Pierre-Robin-Sequenz

Sie ist charakterisiert durch drei Symptome:

  • kleiner Unterkiefer (Mikrognathie), fliehendes Kinn (Mikrogenie, mandibuläre Retrognathie)
  • in den Rachen verlagerte Zunge mit teilweiser Behinderung der Luftwege (Glossoptose, eventuelle Mikro- oder Makroglossie)[3], auch Stridor
  • U-förmige Gaumenspalte (in 60 % bis 80 % der Fälle)



Ferner finden sich:

  • Herzfehler in 15–25 %
  • Veränderungen an den Extremitäten: angeborene Extremitätenamputationen, Klumpfuß, Hüftluxation, Syndaktylie
  • Veränderungen an den Augen: Strabismus, Glaukom, Mikrophthalmie
  • geistige Behinderung in bis zu 20 %[4]


Eine Erklärung nimmt an, dass durch den verkleinerten Unterkiefer die Zunge nach hinten und nach oben gedrängt wird.
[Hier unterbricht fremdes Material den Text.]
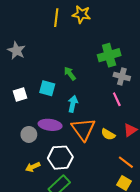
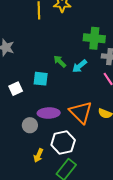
green cross: (109, 55) -> (94, 38), turned 30
cyan arrow: (73, 104) -> (79, 66), moved, turned -133
yellow arrow: (33, 167) -> (38, 155), turned -32

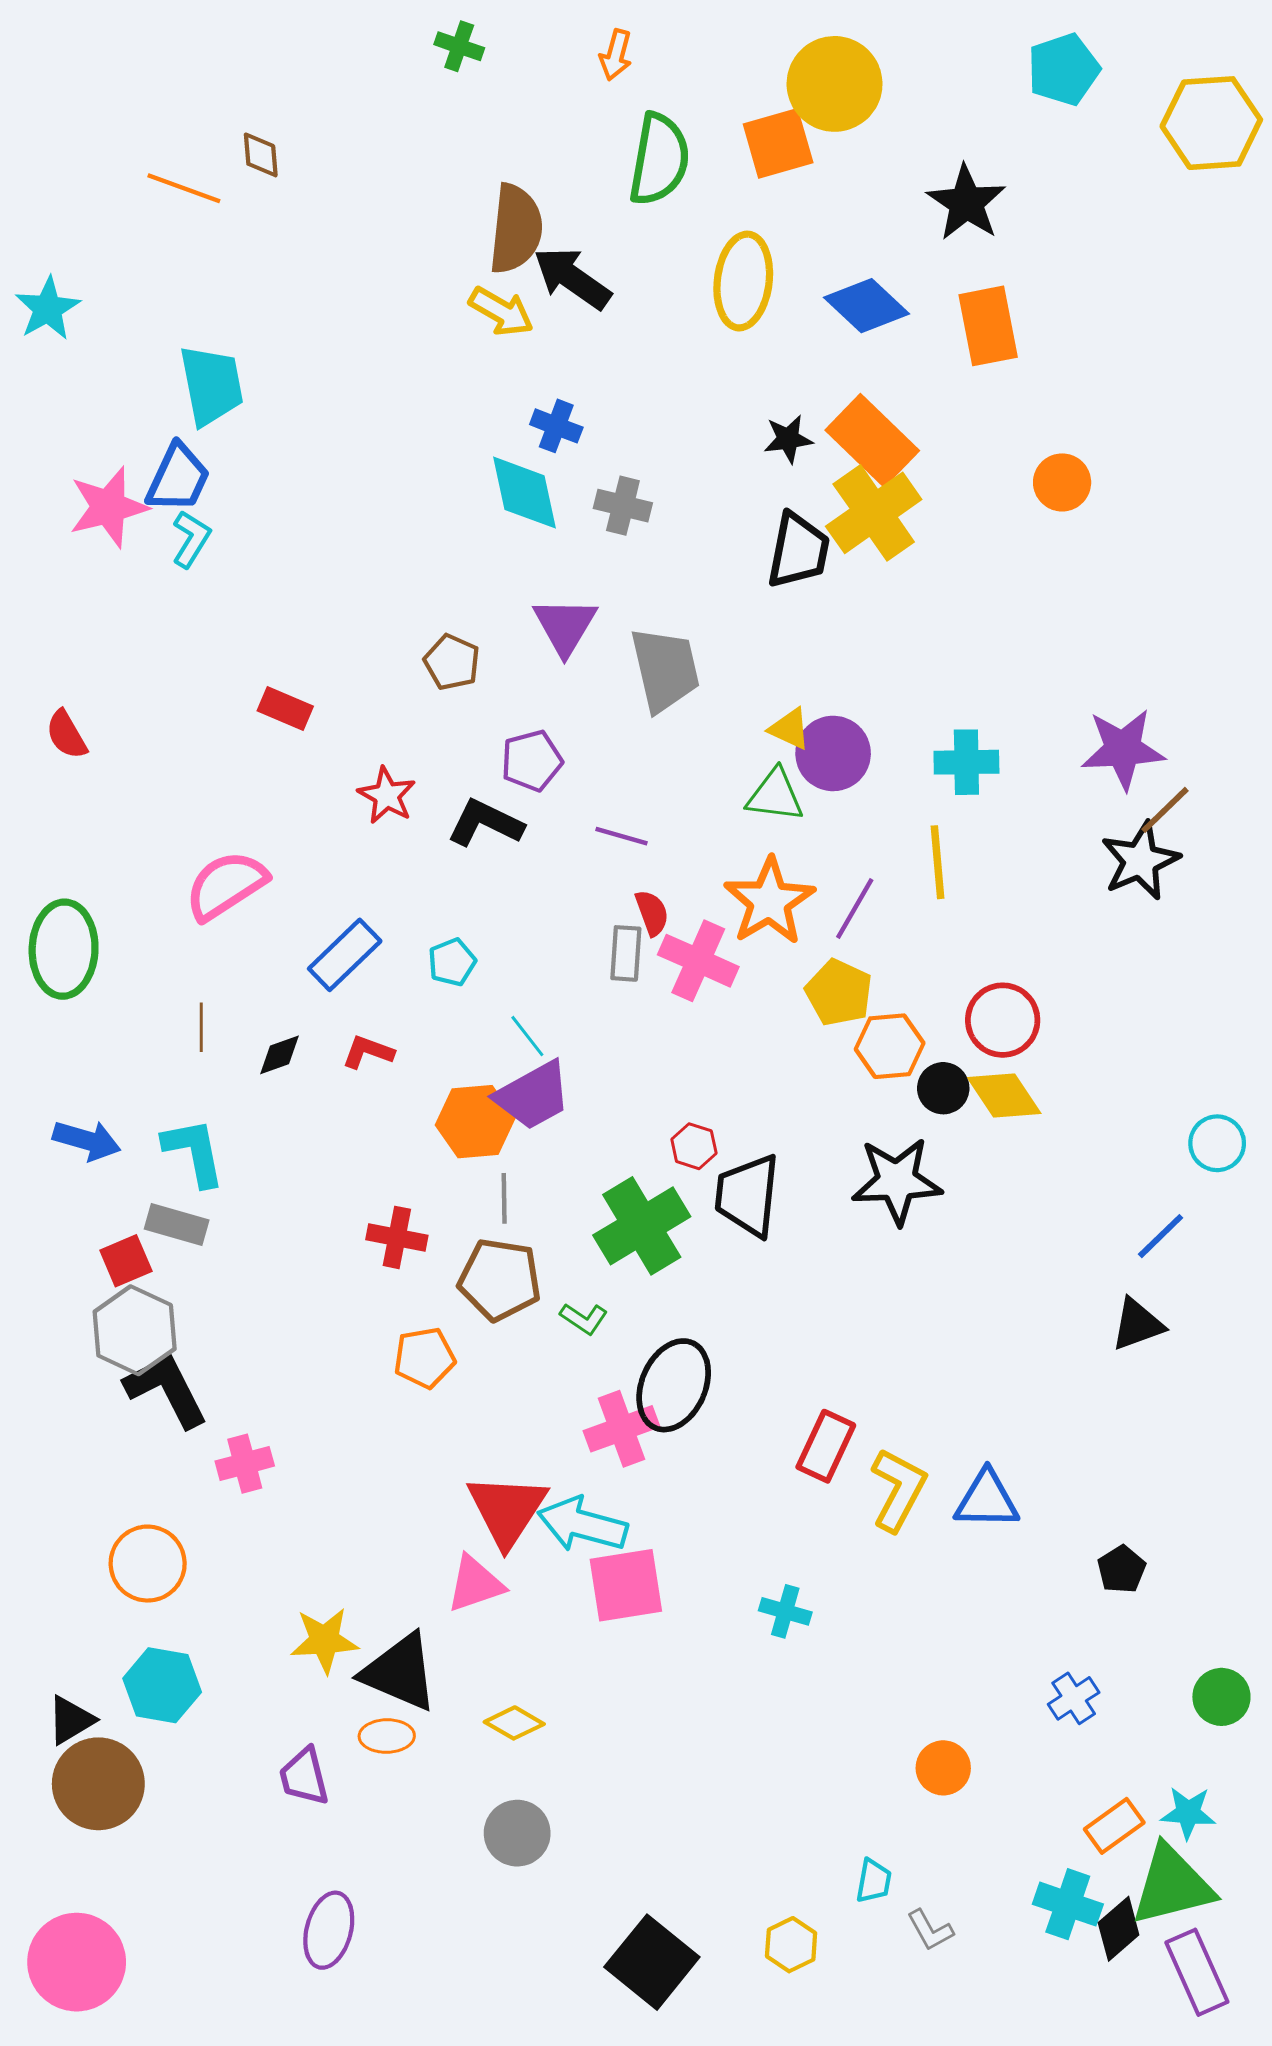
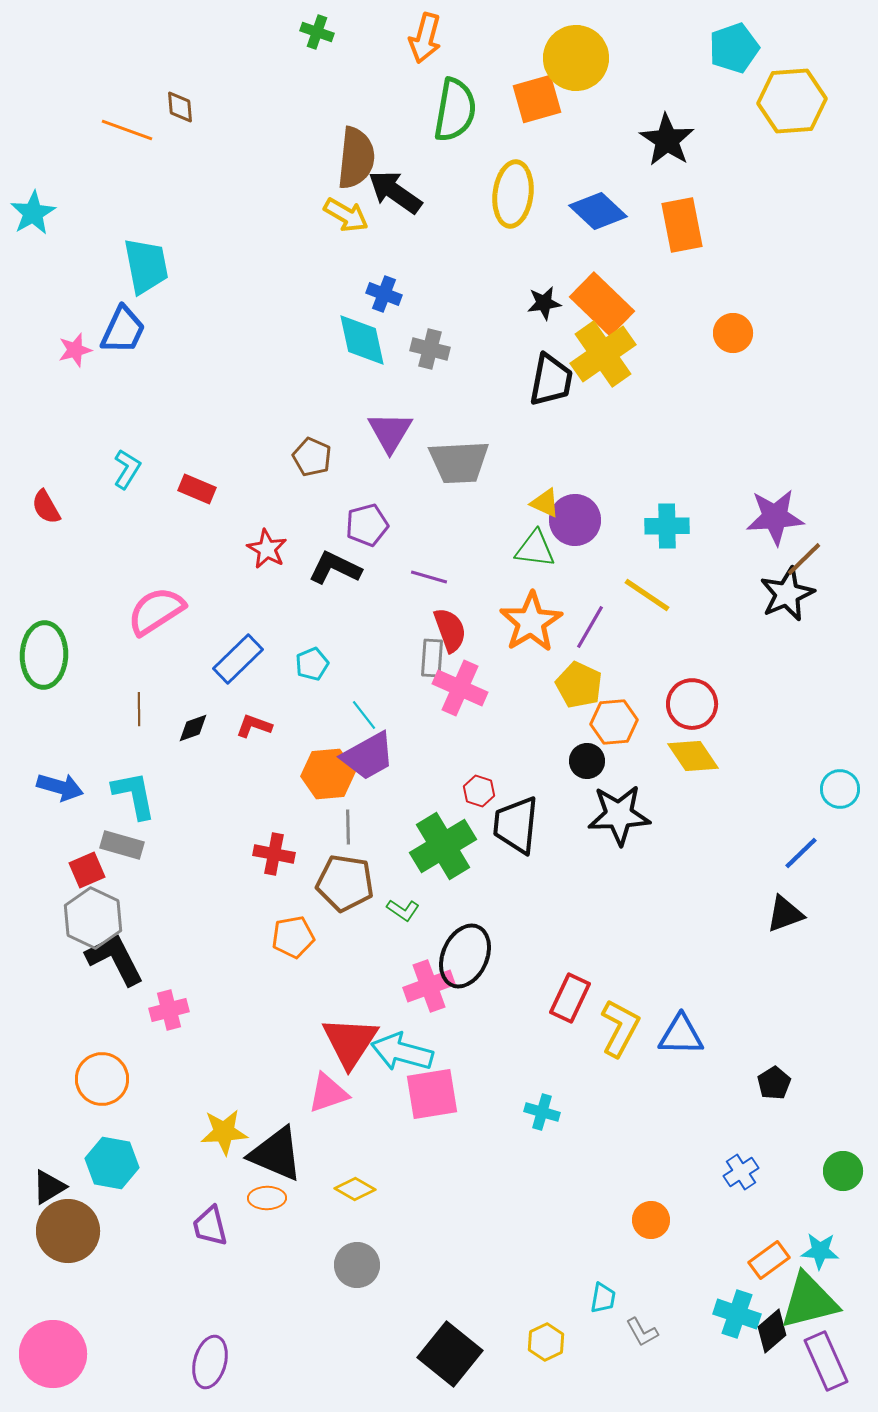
orange arrow: (616, 55) -> (425, 38), size x1.4
yellow hexagon: (1211, 123) -> (792, 101), moved
pink star: (108, 507) -> (75, 350), size x0.6
cyan L-shape: (191, 539) -> (127, 469), moved
gray trapezoid: (665, 669) -> (459, 462), turned 100
yellow line: (937, 862) -> (647, 595), turned -51
red semicircle: (652, 913) -> (450, 630), size x1.4
pink cross: (698, 961) -> (460, 688), moved
black circle: (943, 1088) -> (587, 761), moved
purple ellipse: (329, 1930) -> (210, 1362), moved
Dadurch soll das Verschmelzen der Gaumenfortsätze des linken und des rechten Oberkieferwulstes während der Embryonalentwicklung verhindert werden und eine Gaumenspalte entstehen. Hier wird die Gaumenspalte zur Pierre Robin Sequenz gezählt und nicht zur Lippen Kiefer Gaumenspalte, sondern heißt dann Lippen Kieferspalte.

Eine andere Erklärung sieht die primäre Ursache in einer Störung der Zungenentwicklung. Die verzögerte Zungenentwicklung verhindert die Streckung des Unterkiefers und bewirkt die Mikrogenie. 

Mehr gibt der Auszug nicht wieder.